§ Exercise objective: Among the lines below, output only those between the line holding "s’harmonisent avec le" and the line holding "早在2023年6月24日，张雪峰曾因过度劳累，出现胸闷心悸，被医院", inclusive, exactly as written and with no pictures.

:::::

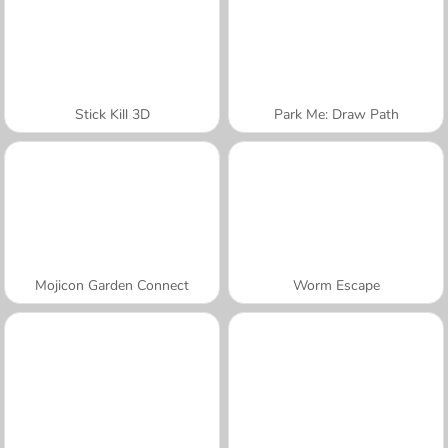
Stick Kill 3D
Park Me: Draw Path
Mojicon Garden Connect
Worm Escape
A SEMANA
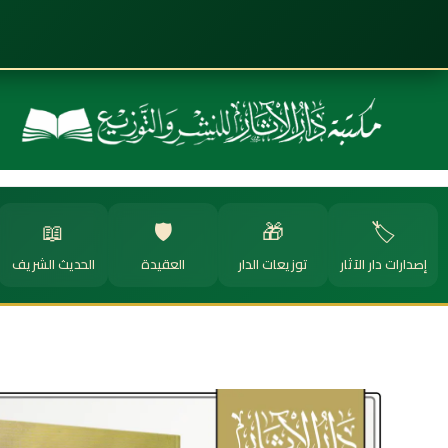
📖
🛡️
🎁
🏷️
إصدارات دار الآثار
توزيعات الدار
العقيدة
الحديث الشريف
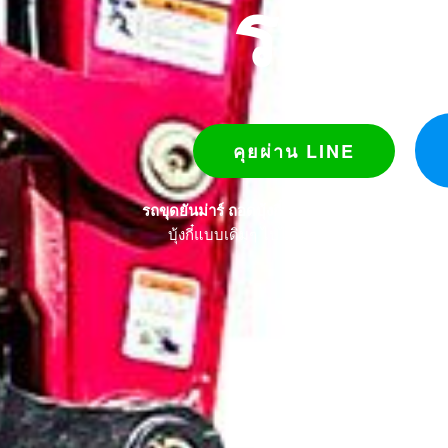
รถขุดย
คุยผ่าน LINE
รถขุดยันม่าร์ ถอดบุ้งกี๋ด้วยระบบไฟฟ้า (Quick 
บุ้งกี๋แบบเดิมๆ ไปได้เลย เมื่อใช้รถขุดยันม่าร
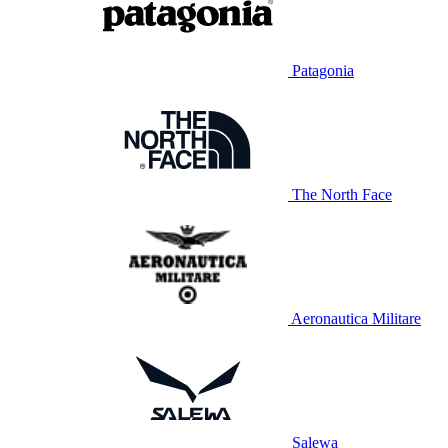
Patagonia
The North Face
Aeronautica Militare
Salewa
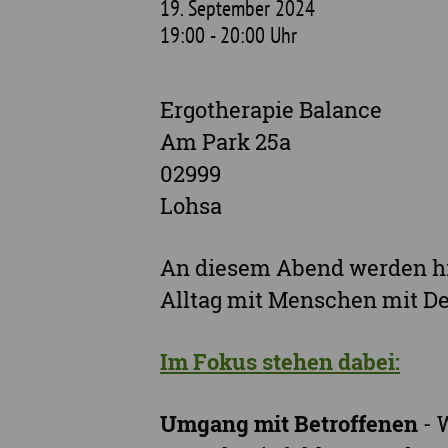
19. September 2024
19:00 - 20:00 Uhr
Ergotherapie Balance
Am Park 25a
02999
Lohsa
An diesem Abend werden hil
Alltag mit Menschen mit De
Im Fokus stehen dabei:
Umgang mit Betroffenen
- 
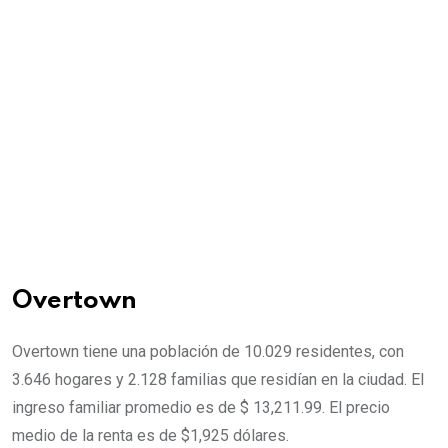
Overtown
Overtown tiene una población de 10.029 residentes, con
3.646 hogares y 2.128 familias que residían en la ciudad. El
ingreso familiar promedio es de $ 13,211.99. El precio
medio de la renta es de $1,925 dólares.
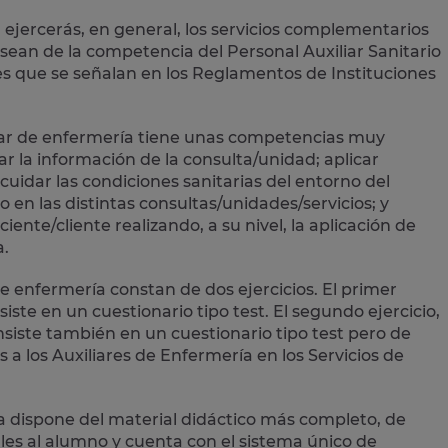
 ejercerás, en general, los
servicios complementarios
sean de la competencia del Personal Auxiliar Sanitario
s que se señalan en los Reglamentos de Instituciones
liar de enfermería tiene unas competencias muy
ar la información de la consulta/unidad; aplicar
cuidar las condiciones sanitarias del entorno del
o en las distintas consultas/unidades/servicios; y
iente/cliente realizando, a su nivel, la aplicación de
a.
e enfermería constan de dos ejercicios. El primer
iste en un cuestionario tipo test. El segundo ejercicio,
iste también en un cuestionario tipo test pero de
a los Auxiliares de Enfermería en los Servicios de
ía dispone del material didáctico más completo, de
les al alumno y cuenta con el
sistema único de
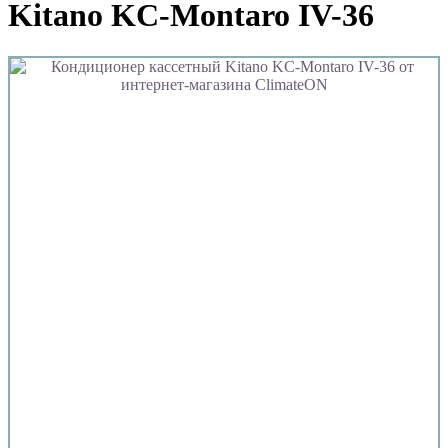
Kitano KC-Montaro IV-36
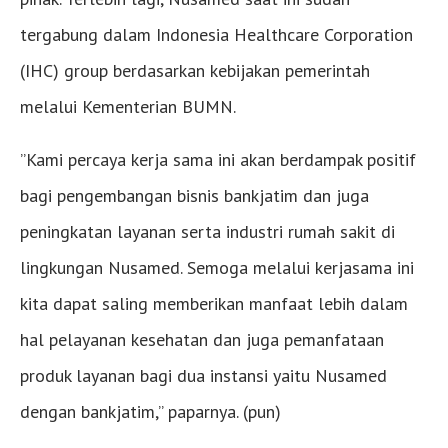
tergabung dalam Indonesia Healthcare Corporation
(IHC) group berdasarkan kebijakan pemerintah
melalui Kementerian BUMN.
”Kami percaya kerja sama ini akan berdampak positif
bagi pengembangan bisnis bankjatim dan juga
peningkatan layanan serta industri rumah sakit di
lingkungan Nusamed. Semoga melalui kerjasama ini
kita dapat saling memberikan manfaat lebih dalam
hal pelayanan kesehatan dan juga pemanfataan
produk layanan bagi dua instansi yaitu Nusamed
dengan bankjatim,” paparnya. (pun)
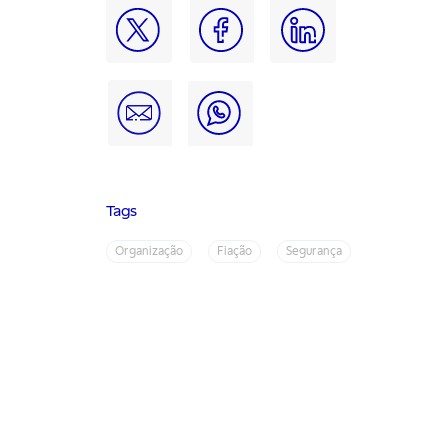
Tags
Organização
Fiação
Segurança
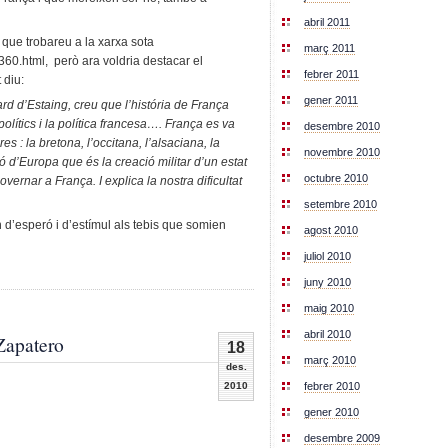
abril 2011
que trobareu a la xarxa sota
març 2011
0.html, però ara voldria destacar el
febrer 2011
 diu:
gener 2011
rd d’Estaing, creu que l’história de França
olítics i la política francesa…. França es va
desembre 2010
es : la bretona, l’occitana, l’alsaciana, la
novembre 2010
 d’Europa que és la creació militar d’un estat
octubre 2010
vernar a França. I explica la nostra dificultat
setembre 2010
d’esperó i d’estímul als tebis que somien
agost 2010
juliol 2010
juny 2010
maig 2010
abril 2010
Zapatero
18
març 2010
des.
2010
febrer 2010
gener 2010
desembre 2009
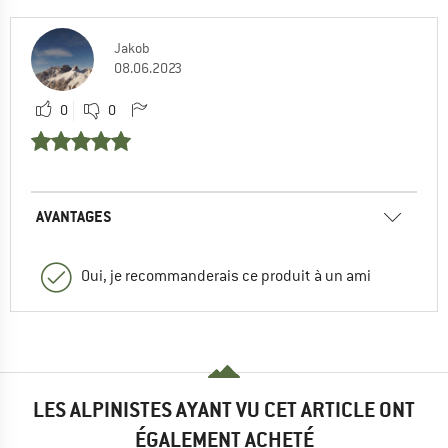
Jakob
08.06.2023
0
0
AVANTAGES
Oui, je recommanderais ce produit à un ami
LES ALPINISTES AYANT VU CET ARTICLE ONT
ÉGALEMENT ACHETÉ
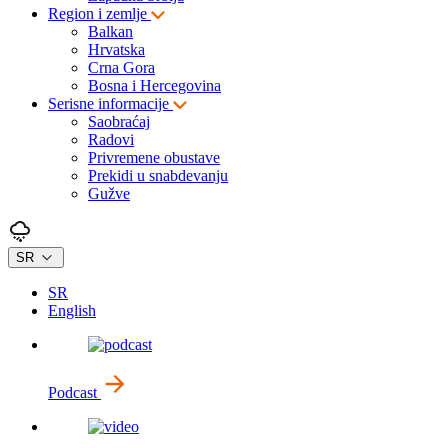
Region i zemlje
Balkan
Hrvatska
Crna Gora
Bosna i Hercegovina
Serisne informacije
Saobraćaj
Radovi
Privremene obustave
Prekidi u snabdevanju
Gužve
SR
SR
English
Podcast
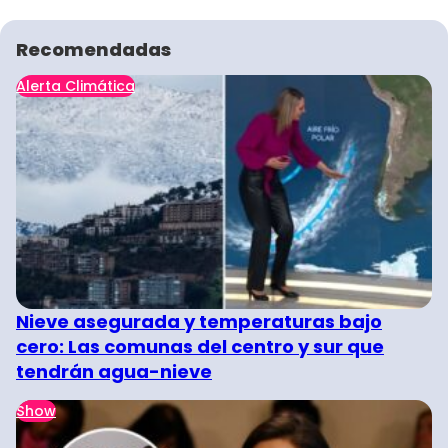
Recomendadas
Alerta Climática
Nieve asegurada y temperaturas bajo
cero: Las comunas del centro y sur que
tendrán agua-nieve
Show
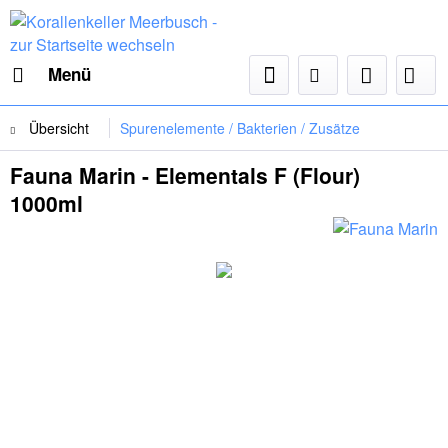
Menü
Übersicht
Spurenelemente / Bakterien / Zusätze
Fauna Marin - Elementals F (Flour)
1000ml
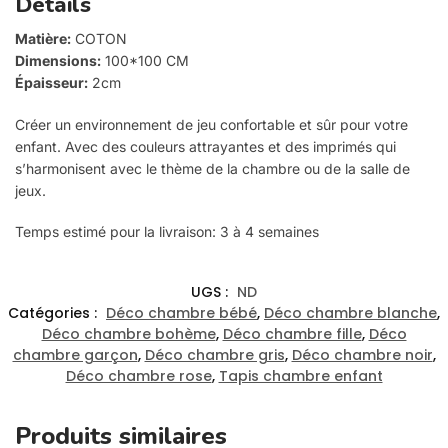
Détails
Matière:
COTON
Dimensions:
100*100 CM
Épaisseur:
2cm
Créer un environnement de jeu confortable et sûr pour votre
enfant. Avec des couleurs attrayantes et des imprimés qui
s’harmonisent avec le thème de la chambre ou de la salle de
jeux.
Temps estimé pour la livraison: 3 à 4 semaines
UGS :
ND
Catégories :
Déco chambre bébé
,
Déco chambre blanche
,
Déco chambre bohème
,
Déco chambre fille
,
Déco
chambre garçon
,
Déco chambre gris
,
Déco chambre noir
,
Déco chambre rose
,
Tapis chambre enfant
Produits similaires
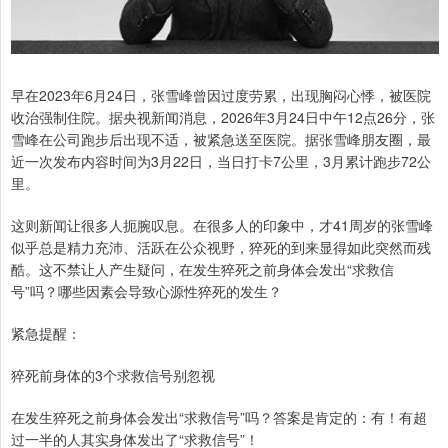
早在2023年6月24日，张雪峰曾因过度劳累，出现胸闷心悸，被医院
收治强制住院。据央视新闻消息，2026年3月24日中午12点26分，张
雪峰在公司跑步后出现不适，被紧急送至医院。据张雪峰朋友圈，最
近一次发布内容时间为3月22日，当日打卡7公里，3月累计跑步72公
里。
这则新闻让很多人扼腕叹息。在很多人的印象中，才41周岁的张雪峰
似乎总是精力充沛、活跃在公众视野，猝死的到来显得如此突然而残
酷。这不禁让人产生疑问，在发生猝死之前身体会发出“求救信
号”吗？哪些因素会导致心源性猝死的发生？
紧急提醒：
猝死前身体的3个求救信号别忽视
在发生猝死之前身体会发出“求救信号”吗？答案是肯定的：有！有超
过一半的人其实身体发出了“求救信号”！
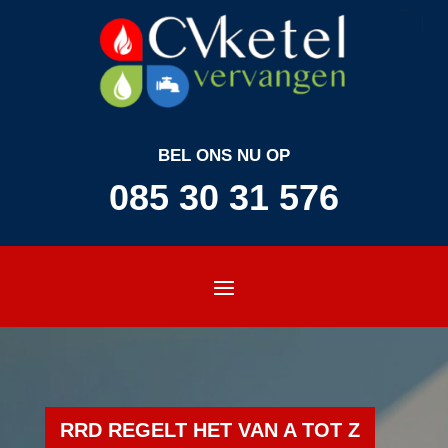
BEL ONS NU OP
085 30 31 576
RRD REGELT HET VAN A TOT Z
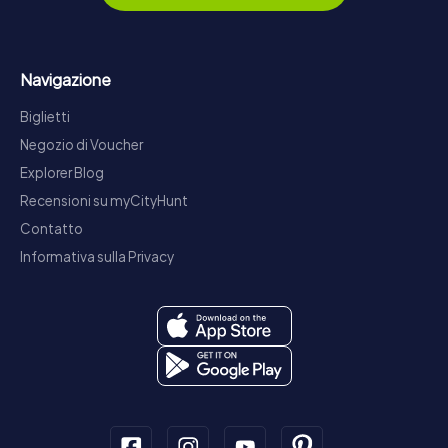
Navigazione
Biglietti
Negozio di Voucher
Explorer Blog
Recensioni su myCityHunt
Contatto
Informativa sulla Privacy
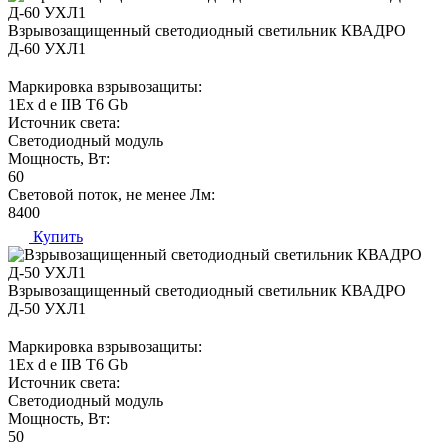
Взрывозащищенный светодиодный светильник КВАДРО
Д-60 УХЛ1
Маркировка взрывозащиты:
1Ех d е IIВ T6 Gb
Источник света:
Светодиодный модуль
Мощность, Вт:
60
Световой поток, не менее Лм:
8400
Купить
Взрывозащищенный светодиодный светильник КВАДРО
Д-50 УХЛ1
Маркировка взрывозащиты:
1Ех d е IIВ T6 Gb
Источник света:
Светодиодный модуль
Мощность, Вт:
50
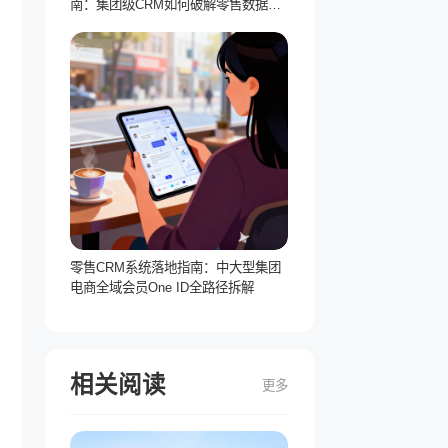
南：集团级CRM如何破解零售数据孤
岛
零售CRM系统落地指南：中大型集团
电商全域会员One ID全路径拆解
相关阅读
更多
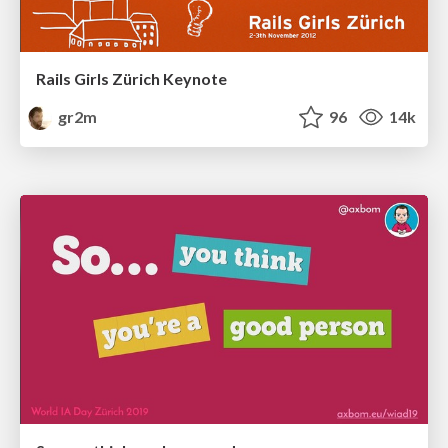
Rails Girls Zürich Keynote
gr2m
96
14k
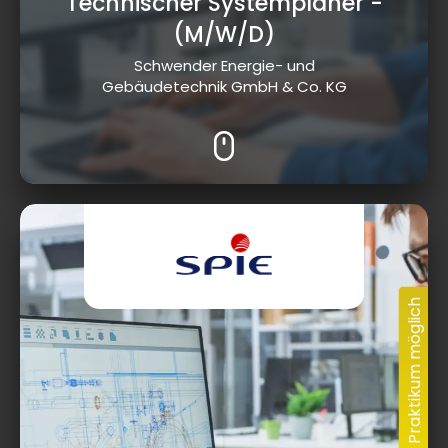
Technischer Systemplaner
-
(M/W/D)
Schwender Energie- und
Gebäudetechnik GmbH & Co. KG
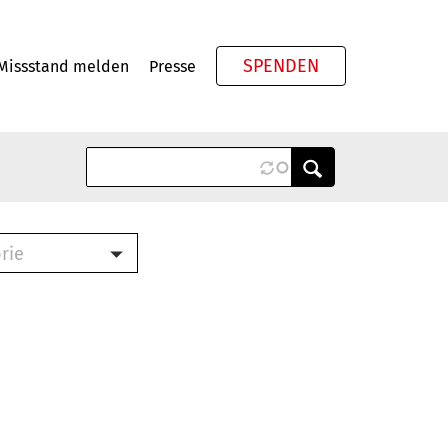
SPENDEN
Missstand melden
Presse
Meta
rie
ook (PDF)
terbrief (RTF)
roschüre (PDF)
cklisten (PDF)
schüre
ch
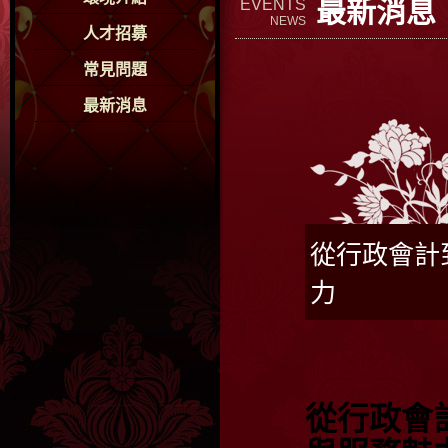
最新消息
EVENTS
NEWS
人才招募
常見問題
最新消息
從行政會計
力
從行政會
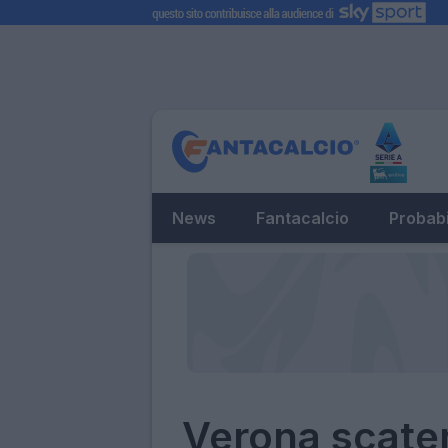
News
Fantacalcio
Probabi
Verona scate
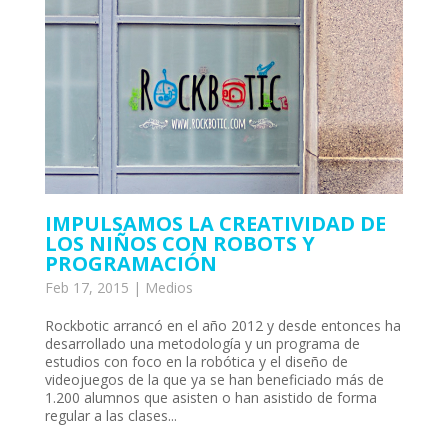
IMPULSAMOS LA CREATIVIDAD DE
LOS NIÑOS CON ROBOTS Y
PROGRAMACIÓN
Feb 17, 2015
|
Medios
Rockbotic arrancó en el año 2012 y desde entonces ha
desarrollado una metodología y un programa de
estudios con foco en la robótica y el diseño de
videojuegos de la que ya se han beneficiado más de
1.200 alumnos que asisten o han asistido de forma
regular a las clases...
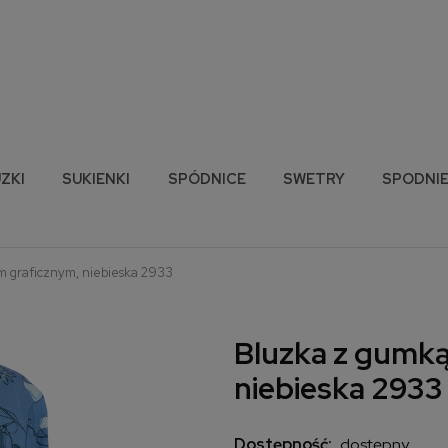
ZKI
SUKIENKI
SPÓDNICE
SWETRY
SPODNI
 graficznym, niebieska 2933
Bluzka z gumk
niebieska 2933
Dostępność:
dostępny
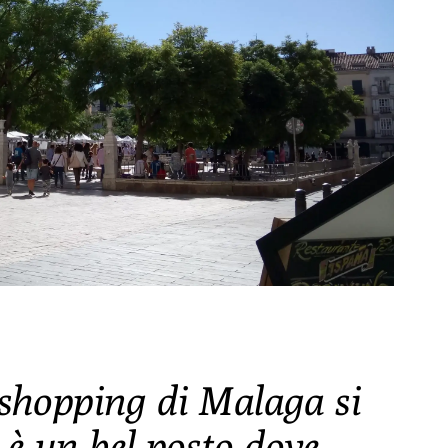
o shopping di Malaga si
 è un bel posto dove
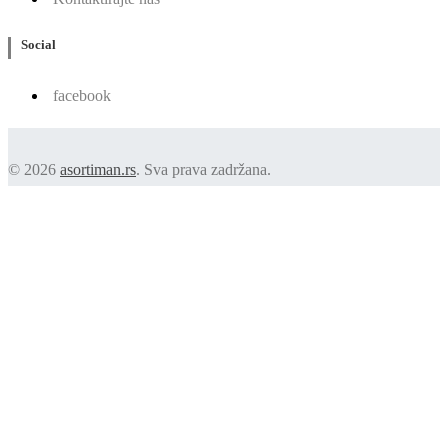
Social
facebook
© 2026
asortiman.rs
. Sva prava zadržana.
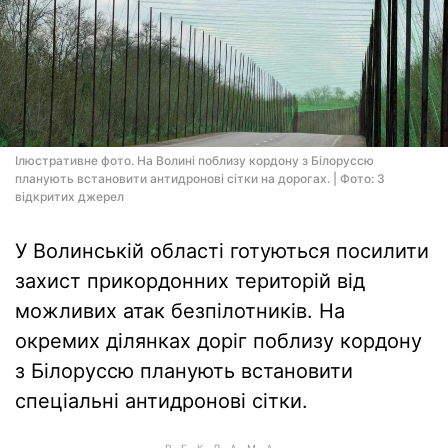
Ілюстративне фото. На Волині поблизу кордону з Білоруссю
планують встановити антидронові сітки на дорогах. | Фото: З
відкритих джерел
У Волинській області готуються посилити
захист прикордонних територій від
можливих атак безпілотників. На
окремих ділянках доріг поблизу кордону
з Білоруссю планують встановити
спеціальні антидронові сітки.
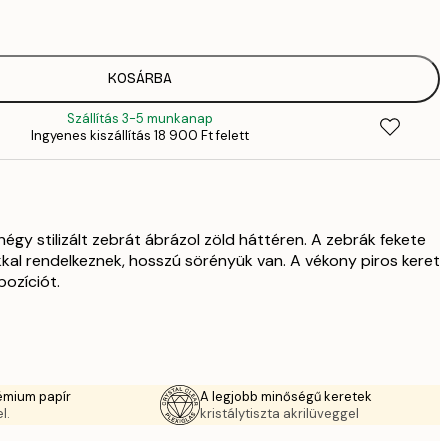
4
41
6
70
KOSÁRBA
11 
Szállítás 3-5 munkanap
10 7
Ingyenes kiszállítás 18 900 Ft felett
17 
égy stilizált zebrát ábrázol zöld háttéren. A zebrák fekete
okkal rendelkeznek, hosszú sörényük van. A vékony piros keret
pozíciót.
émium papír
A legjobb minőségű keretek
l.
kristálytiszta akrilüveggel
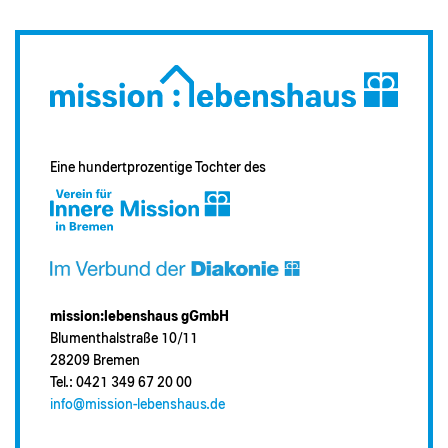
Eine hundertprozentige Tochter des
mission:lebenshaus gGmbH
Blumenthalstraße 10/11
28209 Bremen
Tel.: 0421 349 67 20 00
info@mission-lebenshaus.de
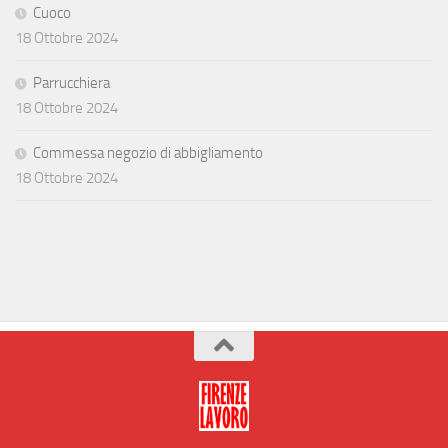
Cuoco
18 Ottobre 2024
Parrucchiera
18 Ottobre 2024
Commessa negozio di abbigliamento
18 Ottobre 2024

:::::

§ Result below:
s’harmonisent avec le thème de la chambre ou de la salle de
jeux.
Temps estimé pour la livraison: 3 à 4 semaines
UGS :
ND
Catégories :
Déco chambre bébé
,
Déco chambre blanche
,
Déco chambre bohème
,
Déco chambre fille
,
Déco
chambre garçon
,
Déco chambre gris
,
Déco chambre noir
,
Déco chambre rose
,
Tapis chambre enfant
Produits similaires
早在2023年6月24日，张雪峰曾因过度劳累，出现胸闷心悸，被医院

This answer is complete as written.